[Dataset entries]
*****
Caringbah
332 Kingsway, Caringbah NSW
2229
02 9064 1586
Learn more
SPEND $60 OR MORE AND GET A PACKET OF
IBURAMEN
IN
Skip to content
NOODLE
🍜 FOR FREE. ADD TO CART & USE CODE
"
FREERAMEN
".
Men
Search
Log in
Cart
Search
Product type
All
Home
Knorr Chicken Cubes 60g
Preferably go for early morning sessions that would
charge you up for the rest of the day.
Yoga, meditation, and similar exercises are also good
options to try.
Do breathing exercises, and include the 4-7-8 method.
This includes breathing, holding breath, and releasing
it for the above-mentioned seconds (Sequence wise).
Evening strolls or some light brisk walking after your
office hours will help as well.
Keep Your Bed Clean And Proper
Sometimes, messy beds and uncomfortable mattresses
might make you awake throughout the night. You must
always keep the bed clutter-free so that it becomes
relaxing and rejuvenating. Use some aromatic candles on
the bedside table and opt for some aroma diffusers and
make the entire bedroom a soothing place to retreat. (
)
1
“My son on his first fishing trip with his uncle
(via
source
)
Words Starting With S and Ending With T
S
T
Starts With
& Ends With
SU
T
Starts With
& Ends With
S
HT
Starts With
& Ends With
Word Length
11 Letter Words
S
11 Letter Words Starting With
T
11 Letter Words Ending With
*****
= Task item =
What is needed is an exact transcription of all the data.

= Response below =
Caringbah
332 Kingsway, Caringbah NSW
2229
02 9064 1586
Learn more
SPEND $60 OR MORE AND GET A PACKET OF
IBURAMEN
IN
Skip to content
NOODLE
🍜 FOR FREE. ADD TO CART & USE CODE
"
FREERAMEN
".
Men
Search
Log in
Cart
Search
Product type
All
Home
Knorr Chicken Cubes 60g
Preferably go for early morning sessions that would
charge you up for the rest of the day.
Yoga, meditation, and similar exercises are also good
options to try.
Do breathing exercises, and include the 4-7-8 method.
This includes breathing, holding breath, and releasing
it for the above-mentioned seconds (Sequence wise).
Evening strolls or some light brisk walking after your
office hours will help as well.
Keep Your Bed Clean And Proper
Sometimes, messy beds and uncomfortable mattresses
might make you awake throughout the night. You must
always keep the bed clutter-free so that it becomes
relaxing and rejuvenating. Use some aromatic candles on
the bedside table and opt for some aroma diffusers and
make the entire bedroom a soothing place to retreat. (
)
1
“My son on his first fishing trip with his uncle
(via
source
)
Words Starting With S and Ending With T
S
T
Starts With
& Ends With
SU
T
Starts With
& Ends With
S
HT
Starts With
& Ends With
Word Length
11 Letter Words
S
11 Letter Words Starting With
T
11 Letter Words Ending With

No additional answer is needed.